November 25, 2021
The one downside to Thailand’s diversity? Working out which destinations should be on your hit list is far from simple. To help you decide, we’ve come to the rescue with our guide to the best bits for whatever kind of holiday you’re after.
There’s a reason Thailand is one of Asia’s most popular destinations for families. There’s something for every kind of family, whether you’re an adventure-loving tribe searching for the ultimate adrenaline rush, a brood of multi-generational beach bums seeking some time out, or a foodie family who can’t get enough of Thai cuisine.
The islands in Thailand’s far south tick all these boxes, although you don’t have to head too far off the beaten track to find your perfect break. Once known for its boozy beach parties and backpacker hostels, Phuket is now a palm-fringed paradise with some of Thailand’s most family-friendly restaurants and hotels – recent hotel openings include Como Point Yamu, where you’ll find a brilliant kids’ club and a beautiful pool surrounded by super-sized day beds, and the Rosewood Phuket, where available excursions include long-tail boat trips to secret beaches.
Hua Hin, located a couple of hundred kilometres south of Bangkok, has it all: rolling hills, a sprawling vineyard, fantastic night markets and beautiful beaches. It’s thought to be Thailand’s oldest beach resort, although it’s one which continues to evolve. Recent openings include the Centara Grand Hua Hin (splash out on a villa and you’ll get your very own butler) and Chiva-Som Hua Hin, one of Hua Hin’s best spa hotels.
Whichever hotel you choose, consider a visit to the Monsoon Valley Wine vineyard, where you can explore the sprawling property by bicycle, or sign up for a wine tasting at its open-air restaurant. Love a romantic walk? Hua Hin’s main beach stretches from Khao Takiab (chopstick mountain), famous for its huge golden buddha, to the centre of Hua Hin town, where you can restore energy levels at the famous night market (we recommend the sweet and sour squid kebabs).
Chiang Mai, in Northern Thailand, is prime explorers’ territory. Known for its abundance of national parks, you can get back to nature at any number of places. Visit Doi Suthep-Pui National Park for waterfalls, caves and fantastic wildlife, or Doi Inthanon National Park, which has Thailand’s tallest mountain at its heart. And at Ob Khan National Park, which is famous for its forested mountains and rare fauna, you’ll find the dendrobium wardianum orchid – the only place in Thailand where it grows.

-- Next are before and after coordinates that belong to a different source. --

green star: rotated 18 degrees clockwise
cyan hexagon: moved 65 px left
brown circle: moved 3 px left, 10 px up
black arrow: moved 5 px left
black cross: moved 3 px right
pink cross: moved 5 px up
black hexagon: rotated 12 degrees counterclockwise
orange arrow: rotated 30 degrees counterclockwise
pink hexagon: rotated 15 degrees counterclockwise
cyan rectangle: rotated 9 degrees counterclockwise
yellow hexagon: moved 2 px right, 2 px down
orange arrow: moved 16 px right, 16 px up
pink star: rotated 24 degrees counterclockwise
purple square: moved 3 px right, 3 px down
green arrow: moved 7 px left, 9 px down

Chiang Mai also has some of Thailand’s best eco-lodges, and one of our favourites is the Chiangmai Treehouse Resort. Stay sustainable with a stop at Thailand’s first gourmet organic farm. ORI9IN was opened by the Banyan Tree Group, and teaches tourists about traditional Thai agricultural practices. All the food served at the farm’s restaurant, which specialises in zero-waste dining, comes from within a 30km radius.

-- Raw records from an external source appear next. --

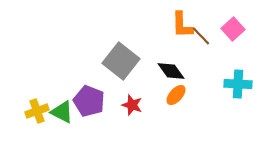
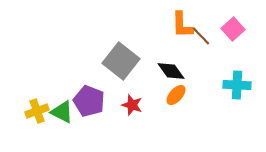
cyan cross: moved 1 px left, 1 px down
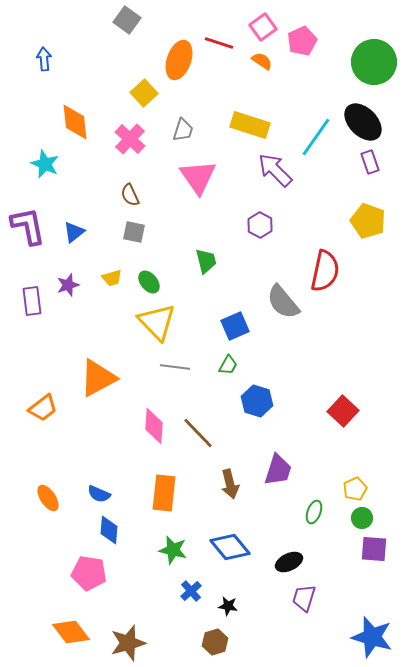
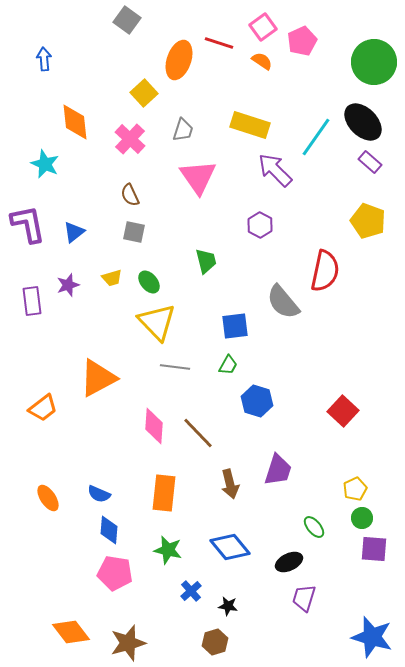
purple rectangle at (370, 162): rotated 30 degrees counterclockwise
purple L-shape at (28, 226): moved 2 px up
blue square at (235, 326): rotated 16 degrees clockwise
green ellipse at (314, 512): moved 15 px down; rotated 60 degrees counterclockwise
green star at (173, 550): moved 5 px left
pink pentagon at (89, 573): moved 26 px right
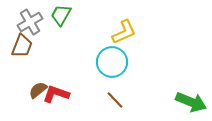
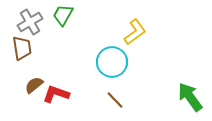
green trapezoid: moved 2 px right
yellow L-shape: moved 11 px right; rotated 12 degrees counterclockwise
brown trapezoid: moved 2 px down; rotated 30 degrees counterclockwise
brown semicircle: moved 4 px left, 5 px up
green arrow: moved 1 px left, 5 px up; rotated 148 degrees counterclockwise
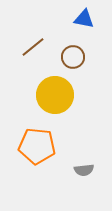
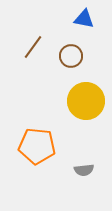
brown line: rotated 15 degrees counterclockwise
brown circle: moved 2 px left, 1 px up
yellow circle: moved 31 px right, 6 px down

Known for its deserted beaches, Trang resembles Phuket province before backpackers descended on its islands. Luckily, huge swathes of the province are protected, which has helped keep overtourism in check. Trang’s stunning southern coast is part of Mu Ko Phetra National Park, while the Hat Chao Mai Marine National Park provides much-needed protection for some of Thailand’s most beautiful islands.

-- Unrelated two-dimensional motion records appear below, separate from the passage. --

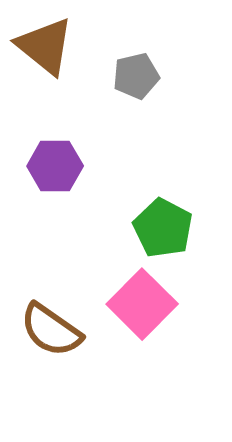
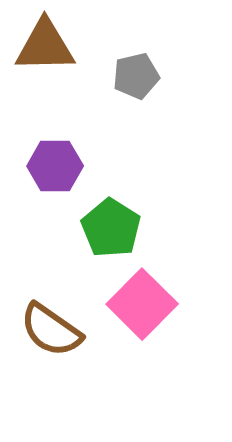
brown triangle: rotated 40 degrees counterclockwise
green pentagon: moved 52 px left; rotated 4 degrees clockwise
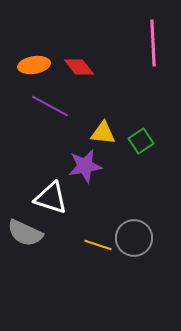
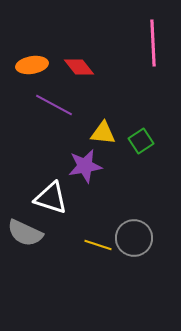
orange ellipse: moved 2 px left
purple line: moved 4 px right, 1 px up
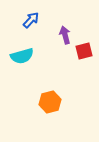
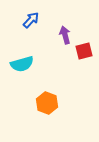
cyan semicircle: moved 8 px down
orange hexagon: moved 3 px left, 1 px down; rotated 25 degrees counterclockwise
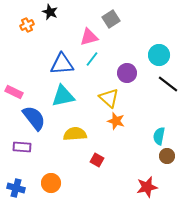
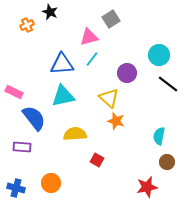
brown circle: moved 6 px down
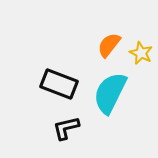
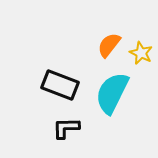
black rectangle: moved 1 px right, 1 px down
cyan semicircle: moved 2 px right
black L-shape: rotated 12 degrees clockwise
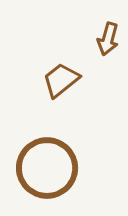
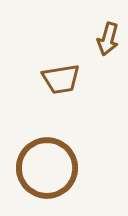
brown trapezoid: moved 1 px up; rotated 150 degrees counterclockwise
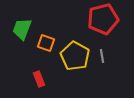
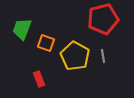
gray line: moved 1 px right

There are still plenty of islands to hop between, though, including several with backpacker-friendly hostels, beach hut resorts and budget hotels. Head to Koh Muk for beautiful caves and spectacular beaches (Ao Kham is a top place to sunbathe), as well as the brilliant Sivalai Beach Resort. Koh Libong, meanwhile, is Trang’s largest island but still feels wonderfully remote, with just a handful of fishing villages and a few small resorts; check out the Andalay Beach Resort for a laidback, affordable stay. Finally, beach bums should make a beeline for Koh Kradan, famous for its powder-soft sands and wide sandbars. We recommend the Paradise Lost bungalows.
Bangkok isn’t just the best foodie city in Thailand, but one of the best in the world, with fragrant night markets, limitless fine dining (the city finally got its very own Michelin guide in 2017) and more ridiculously beautiful bars than you can shake a cocktail stick at. But first things first. No visit to Bangkok is complete without a visit to its open-air markets. Avoid the crowds at tourist-filled markets like Asiatique (a sprawling, neon-drenched maze of tat stalls perched on the banks of the Chao Phraya) and head for more authentic versions.
Wang Lang Market, a riverside foodie paradise opposite the Grand Palace, is known for its huge range of dishes, while Chinatown (otherwise known as Yaowarat) has dozens of fantastic smaller food markets. Charoenkrung, a wide, long road which runs parallel to the Chao Phraya River, is an up-and-coming area which has some of Bangkok’s best places to eat. This is where you’ll find 80/20, a sleek restaurant where 80 per cent of the ingredients are sourced locally, and Broccoli Revolution Charoenkrung, which specialises in plant-based cuisine. Not sure where to start? Book one of Secret Food Tours’ excursions to discover the best places to chow down.